EXERCISE PROMPT → Your answer should consist of each line below that contains the string "zoom".

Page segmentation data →

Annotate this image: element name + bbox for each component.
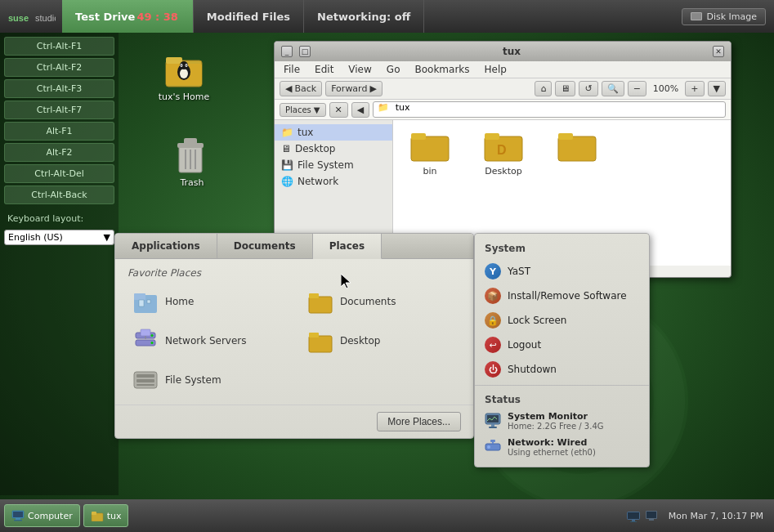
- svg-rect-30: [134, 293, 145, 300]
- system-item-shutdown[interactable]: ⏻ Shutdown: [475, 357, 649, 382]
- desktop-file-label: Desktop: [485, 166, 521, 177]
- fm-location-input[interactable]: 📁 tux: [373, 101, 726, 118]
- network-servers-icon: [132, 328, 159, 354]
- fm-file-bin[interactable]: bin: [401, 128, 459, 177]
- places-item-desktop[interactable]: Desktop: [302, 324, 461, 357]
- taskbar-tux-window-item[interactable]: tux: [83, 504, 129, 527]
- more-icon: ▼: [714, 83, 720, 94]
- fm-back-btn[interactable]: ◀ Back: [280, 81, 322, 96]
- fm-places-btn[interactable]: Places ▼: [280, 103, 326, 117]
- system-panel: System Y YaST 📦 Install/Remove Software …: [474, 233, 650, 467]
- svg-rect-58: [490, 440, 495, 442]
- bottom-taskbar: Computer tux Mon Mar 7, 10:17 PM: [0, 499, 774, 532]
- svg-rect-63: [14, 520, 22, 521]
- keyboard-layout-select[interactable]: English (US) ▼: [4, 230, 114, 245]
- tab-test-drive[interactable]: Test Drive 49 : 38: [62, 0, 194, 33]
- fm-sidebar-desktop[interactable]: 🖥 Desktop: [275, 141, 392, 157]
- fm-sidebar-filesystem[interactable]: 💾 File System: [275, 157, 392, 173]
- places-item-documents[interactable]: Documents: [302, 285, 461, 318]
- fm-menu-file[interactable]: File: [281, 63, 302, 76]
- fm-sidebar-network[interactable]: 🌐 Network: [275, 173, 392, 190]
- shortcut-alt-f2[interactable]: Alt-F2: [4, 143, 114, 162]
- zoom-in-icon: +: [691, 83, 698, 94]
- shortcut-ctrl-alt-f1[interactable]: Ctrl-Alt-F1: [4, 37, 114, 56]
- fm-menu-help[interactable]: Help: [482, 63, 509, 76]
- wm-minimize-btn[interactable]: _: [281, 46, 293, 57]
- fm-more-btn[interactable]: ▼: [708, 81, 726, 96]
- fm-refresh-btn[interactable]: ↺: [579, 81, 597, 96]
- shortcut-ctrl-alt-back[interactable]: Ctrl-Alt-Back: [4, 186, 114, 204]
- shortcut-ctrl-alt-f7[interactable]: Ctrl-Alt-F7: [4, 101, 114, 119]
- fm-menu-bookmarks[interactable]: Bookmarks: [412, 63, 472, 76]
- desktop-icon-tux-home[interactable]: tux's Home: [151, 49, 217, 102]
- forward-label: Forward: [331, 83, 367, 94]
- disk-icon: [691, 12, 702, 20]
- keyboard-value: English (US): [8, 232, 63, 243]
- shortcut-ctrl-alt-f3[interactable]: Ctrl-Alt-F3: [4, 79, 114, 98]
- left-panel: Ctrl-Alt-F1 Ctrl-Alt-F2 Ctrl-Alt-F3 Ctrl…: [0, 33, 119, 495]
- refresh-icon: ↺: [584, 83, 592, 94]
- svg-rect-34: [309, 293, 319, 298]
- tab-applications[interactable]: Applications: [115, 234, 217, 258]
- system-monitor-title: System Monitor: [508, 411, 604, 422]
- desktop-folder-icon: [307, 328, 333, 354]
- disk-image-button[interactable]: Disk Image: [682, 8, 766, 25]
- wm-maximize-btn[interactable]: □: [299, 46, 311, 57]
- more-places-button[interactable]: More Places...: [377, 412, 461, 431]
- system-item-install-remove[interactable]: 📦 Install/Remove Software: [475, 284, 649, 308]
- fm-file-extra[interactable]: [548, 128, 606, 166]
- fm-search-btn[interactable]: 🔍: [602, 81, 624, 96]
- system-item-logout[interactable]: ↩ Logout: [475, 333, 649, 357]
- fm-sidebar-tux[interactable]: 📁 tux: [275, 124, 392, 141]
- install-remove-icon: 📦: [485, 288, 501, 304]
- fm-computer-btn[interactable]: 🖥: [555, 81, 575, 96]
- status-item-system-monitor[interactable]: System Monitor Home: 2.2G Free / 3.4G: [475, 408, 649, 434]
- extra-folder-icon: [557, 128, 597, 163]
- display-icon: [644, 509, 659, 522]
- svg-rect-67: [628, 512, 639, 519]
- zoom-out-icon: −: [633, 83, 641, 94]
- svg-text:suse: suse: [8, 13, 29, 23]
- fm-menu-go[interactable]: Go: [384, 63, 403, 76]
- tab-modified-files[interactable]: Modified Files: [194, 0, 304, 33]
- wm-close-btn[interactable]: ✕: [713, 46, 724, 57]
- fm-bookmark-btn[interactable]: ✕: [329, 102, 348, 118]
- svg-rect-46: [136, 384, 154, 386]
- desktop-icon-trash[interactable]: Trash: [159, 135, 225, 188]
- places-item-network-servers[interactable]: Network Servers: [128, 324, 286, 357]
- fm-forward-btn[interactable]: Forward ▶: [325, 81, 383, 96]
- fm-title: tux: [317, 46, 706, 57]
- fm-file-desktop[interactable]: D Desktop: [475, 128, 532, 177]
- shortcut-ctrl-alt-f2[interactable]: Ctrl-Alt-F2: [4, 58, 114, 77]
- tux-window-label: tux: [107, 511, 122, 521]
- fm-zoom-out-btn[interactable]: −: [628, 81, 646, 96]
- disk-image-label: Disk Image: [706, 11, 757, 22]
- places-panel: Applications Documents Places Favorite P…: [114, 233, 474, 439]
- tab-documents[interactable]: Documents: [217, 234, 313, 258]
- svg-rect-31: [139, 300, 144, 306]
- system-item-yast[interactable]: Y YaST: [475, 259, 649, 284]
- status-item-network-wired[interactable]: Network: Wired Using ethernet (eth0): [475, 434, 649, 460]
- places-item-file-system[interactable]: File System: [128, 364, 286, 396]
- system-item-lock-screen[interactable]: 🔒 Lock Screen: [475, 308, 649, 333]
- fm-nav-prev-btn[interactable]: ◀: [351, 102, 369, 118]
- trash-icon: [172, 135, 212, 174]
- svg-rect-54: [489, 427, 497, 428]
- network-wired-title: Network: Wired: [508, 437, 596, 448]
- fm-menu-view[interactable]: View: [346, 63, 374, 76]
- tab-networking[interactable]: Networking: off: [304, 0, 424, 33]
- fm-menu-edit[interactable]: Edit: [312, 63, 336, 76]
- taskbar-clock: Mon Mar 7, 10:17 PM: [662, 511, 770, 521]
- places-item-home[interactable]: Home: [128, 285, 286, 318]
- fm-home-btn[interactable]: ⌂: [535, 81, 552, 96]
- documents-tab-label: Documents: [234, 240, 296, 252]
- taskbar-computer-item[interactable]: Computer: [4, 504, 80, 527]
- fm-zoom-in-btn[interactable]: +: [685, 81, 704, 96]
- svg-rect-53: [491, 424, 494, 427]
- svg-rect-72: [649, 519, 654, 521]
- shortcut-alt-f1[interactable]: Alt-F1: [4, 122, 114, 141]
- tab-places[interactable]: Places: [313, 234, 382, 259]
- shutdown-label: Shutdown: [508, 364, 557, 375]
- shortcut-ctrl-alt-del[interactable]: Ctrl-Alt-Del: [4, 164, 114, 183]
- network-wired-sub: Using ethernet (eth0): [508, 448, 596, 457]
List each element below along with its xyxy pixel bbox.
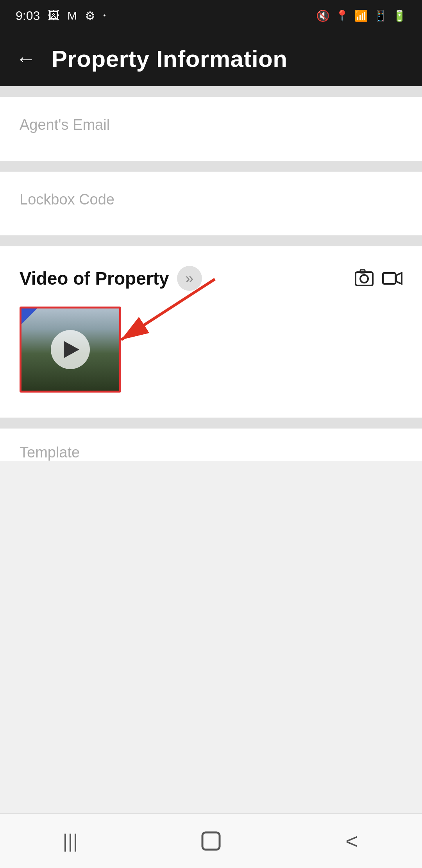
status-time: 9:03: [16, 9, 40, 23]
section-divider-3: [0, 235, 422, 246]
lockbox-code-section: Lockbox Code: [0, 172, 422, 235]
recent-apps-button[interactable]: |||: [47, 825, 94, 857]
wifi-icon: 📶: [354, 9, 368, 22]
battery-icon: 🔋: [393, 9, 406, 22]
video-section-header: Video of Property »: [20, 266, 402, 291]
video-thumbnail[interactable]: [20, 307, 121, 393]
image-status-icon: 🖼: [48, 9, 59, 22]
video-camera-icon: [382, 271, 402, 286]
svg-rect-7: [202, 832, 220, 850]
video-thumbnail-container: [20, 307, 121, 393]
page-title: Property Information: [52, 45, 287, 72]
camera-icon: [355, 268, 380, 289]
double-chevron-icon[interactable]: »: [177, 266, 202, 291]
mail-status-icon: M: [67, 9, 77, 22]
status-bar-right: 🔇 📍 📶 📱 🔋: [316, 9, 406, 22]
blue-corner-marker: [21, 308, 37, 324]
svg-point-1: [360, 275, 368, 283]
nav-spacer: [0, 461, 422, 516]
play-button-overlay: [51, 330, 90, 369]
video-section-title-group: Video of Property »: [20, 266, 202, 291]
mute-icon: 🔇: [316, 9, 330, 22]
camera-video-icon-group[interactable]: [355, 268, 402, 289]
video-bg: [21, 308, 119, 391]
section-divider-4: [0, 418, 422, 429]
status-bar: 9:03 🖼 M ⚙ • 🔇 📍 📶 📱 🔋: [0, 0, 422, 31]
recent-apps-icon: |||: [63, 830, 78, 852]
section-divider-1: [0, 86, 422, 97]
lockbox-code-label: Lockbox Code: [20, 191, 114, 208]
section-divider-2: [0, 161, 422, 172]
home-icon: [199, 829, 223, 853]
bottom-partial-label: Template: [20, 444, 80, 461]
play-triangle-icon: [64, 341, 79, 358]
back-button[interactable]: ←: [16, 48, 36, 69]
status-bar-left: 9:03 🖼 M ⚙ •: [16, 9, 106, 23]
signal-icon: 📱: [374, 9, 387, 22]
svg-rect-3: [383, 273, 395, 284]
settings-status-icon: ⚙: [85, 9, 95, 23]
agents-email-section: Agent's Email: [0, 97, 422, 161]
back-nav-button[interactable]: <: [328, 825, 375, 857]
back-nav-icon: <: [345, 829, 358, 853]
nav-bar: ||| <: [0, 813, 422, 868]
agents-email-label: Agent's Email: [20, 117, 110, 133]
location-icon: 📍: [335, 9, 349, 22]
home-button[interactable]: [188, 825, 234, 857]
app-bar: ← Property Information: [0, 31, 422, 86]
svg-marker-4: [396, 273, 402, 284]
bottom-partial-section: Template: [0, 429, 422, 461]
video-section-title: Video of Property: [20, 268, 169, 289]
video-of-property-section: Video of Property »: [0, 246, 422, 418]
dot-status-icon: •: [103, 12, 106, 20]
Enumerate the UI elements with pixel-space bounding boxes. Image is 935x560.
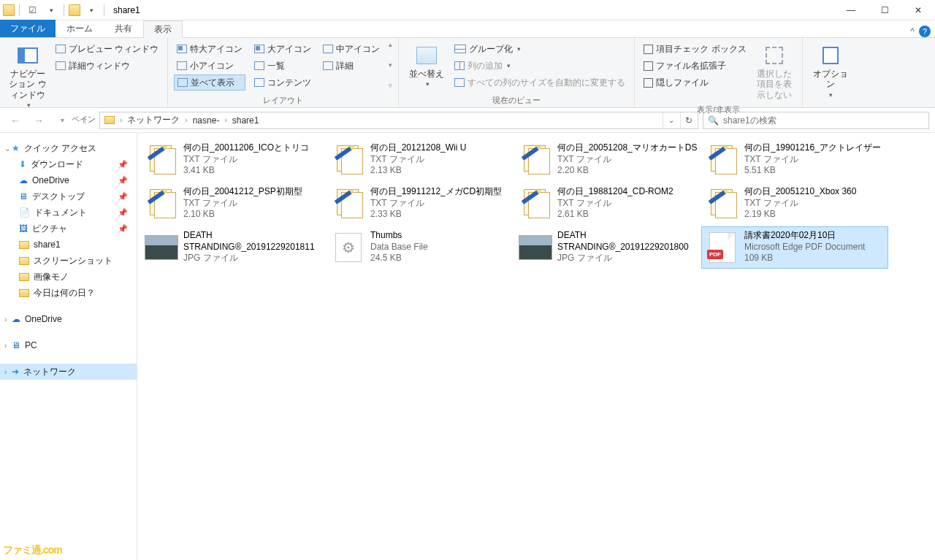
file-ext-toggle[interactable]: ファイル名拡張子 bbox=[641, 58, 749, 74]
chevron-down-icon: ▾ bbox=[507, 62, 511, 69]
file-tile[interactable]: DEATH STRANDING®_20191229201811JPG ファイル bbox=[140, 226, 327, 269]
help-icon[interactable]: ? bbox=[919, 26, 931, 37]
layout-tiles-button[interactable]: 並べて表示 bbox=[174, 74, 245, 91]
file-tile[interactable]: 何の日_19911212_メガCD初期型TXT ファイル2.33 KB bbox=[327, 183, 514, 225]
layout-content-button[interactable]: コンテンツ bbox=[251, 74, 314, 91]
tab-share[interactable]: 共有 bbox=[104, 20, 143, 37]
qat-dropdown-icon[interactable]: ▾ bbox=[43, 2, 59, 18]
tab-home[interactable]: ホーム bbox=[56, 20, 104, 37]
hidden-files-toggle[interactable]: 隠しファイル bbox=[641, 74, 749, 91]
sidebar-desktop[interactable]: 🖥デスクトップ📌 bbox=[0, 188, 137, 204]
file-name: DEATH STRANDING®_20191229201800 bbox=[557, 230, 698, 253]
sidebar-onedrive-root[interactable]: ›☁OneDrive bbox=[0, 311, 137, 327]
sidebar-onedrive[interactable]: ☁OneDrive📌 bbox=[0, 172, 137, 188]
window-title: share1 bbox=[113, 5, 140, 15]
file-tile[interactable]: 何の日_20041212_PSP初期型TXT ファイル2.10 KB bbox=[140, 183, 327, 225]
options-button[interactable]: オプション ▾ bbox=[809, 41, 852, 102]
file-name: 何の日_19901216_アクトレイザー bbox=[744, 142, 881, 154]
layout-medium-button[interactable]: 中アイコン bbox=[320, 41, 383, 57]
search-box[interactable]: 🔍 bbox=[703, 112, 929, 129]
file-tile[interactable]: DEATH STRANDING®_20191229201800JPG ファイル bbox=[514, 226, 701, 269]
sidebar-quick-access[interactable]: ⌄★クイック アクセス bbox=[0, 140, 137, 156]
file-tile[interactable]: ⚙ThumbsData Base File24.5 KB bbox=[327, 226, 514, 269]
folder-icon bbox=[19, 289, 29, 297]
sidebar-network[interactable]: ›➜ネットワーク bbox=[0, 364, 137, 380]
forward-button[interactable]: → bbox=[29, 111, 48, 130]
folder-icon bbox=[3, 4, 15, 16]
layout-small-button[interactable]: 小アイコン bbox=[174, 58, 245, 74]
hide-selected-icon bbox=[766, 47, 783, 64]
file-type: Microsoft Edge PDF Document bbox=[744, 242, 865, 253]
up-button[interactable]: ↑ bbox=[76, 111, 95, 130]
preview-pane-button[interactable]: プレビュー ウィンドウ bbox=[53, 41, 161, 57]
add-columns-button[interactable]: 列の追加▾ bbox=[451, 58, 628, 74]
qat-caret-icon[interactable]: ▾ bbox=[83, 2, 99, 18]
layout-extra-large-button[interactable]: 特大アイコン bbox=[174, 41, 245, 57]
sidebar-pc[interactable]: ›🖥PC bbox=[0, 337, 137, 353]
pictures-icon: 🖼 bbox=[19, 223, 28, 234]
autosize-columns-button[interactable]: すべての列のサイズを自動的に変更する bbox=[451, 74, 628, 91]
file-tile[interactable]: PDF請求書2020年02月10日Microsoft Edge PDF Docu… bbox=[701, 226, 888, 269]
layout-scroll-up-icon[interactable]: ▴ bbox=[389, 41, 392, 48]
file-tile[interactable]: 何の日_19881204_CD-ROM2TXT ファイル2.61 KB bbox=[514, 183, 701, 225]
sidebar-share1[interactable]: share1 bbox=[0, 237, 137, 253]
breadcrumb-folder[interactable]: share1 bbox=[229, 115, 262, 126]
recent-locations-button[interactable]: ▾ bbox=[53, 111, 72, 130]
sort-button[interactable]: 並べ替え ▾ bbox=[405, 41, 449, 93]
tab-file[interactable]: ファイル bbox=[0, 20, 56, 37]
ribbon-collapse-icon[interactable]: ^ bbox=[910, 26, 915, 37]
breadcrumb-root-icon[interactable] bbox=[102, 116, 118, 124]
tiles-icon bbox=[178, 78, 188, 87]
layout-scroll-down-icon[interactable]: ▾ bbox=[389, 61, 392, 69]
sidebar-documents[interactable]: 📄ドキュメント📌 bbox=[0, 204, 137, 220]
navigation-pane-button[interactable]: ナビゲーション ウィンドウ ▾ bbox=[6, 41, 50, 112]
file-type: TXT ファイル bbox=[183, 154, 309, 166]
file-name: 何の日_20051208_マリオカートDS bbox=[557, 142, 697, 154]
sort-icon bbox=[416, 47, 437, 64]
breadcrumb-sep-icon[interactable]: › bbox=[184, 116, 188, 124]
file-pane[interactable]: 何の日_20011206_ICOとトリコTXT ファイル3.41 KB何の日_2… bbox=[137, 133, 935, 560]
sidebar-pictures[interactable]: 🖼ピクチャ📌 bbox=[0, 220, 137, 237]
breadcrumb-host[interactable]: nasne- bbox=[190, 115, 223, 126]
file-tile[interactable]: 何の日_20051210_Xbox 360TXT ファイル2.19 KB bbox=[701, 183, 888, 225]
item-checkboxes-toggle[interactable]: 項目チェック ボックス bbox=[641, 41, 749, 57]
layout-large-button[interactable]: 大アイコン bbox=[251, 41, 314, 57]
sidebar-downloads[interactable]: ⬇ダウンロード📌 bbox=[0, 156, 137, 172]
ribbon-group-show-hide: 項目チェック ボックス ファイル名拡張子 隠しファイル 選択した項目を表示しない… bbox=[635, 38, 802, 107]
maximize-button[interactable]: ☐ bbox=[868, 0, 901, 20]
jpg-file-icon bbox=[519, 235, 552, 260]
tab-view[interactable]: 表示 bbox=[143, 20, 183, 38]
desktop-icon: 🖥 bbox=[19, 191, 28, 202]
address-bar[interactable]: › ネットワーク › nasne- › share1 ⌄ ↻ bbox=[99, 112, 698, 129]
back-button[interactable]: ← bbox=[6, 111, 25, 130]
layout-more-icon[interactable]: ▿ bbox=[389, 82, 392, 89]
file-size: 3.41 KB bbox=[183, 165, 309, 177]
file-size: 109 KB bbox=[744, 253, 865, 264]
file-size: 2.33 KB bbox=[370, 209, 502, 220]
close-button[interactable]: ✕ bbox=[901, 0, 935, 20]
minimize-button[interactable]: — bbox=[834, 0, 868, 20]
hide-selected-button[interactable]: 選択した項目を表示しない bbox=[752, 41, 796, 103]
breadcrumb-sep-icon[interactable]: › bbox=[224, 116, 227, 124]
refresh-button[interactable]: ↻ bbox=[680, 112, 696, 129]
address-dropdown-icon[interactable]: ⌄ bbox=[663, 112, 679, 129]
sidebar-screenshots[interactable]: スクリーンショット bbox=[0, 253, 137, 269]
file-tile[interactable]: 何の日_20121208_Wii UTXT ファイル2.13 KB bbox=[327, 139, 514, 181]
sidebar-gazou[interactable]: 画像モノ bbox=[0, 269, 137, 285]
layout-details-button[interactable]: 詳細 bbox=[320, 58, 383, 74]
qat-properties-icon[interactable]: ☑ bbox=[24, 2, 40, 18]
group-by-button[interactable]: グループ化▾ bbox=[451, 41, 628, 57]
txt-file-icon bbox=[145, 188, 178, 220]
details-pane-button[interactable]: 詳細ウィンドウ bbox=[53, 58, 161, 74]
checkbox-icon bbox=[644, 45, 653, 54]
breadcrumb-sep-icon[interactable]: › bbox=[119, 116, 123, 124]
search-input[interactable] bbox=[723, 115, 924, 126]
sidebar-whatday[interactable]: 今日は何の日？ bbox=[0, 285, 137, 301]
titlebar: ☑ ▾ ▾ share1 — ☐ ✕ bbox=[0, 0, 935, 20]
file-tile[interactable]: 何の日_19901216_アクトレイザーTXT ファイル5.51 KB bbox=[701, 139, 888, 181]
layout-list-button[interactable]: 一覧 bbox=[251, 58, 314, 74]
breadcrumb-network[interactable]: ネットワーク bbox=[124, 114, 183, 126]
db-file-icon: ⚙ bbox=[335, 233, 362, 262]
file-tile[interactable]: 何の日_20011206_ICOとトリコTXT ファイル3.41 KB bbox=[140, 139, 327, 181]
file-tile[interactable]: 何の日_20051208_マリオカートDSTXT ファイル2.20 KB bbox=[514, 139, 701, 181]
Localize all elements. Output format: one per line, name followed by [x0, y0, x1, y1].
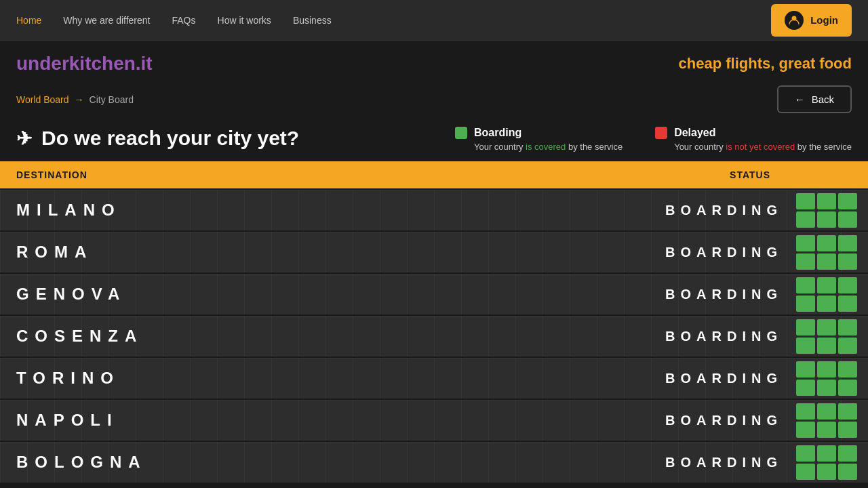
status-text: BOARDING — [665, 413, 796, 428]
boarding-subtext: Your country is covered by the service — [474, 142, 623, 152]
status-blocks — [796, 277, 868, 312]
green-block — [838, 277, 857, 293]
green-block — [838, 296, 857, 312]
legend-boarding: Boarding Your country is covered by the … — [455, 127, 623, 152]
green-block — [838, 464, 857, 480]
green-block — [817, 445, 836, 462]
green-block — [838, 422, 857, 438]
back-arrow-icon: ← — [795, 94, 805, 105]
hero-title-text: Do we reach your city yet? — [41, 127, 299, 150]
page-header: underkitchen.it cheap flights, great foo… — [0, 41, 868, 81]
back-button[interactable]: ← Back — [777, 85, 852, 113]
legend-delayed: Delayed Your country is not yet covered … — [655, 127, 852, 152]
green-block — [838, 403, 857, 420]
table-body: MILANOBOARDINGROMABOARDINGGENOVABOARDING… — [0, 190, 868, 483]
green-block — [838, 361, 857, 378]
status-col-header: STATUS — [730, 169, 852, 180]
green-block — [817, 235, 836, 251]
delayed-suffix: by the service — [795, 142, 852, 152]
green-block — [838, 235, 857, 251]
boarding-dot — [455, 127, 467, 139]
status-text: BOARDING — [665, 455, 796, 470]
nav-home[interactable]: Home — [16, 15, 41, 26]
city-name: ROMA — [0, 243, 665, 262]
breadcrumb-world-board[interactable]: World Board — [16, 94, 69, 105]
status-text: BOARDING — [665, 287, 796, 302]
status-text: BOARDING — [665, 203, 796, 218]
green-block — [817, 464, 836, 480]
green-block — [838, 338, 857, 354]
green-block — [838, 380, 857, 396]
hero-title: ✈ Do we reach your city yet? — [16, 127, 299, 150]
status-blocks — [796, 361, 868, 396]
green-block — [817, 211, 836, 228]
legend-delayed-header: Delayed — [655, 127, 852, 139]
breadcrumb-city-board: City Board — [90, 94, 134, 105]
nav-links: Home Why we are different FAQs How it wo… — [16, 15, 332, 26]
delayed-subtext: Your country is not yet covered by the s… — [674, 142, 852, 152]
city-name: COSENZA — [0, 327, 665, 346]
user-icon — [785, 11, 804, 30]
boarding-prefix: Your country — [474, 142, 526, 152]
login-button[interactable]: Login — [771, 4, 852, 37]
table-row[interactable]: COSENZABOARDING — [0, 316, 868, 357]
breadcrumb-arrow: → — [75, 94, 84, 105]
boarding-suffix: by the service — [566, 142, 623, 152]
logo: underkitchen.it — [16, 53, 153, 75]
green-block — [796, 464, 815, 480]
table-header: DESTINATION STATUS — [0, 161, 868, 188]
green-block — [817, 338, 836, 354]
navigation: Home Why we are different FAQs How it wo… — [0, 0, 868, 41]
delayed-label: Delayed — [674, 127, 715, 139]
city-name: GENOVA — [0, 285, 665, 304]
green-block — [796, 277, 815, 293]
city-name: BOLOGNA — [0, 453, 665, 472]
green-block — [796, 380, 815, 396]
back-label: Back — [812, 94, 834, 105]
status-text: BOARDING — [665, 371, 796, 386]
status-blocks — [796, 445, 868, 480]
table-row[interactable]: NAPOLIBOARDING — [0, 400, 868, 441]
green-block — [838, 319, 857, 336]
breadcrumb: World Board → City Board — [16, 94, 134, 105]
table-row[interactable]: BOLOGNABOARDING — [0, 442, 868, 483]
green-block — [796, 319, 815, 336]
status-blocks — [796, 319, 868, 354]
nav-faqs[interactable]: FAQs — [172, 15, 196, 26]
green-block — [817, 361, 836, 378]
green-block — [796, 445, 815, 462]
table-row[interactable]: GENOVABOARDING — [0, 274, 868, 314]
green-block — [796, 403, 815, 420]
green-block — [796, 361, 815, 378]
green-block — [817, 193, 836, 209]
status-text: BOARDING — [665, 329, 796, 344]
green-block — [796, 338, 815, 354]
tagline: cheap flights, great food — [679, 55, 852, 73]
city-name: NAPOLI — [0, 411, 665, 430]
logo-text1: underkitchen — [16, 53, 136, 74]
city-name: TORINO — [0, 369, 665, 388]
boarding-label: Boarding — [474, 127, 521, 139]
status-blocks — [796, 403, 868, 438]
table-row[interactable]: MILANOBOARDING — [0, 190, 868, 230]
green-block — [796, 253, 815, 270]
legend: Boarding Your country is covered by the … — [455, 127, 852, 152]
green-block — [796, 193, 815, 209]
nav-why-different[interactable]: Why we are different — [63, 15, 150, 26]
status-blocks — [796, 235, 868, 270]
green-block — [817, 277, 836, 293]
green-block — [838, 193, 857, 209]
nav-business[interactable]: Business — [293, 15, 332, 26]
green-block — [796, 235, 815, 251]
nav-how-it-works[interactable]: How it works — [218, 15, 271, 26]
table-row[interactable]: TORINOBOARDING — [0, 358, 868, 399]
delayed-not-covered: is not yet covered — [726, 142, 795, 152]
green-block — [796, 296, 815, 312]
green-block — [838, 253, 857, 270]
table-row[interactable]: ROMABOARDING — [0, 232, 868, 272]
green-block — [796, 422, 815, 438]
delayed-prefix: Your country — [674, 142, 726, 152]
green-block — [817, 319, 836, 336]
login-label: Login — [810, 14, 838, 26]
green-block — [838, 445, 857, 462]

TASK OUTPUT →
- zoom-in-icon: +: [691, 83, 698, 94]
- zoom-out-icon: −: [633, 83, 641, 94]
- fm-zoom-out-btn[interactable]: −: [628, 81, 646, 96]
- fm-zoom-in-btn[interactable]: +: [685, 81, 704, 96]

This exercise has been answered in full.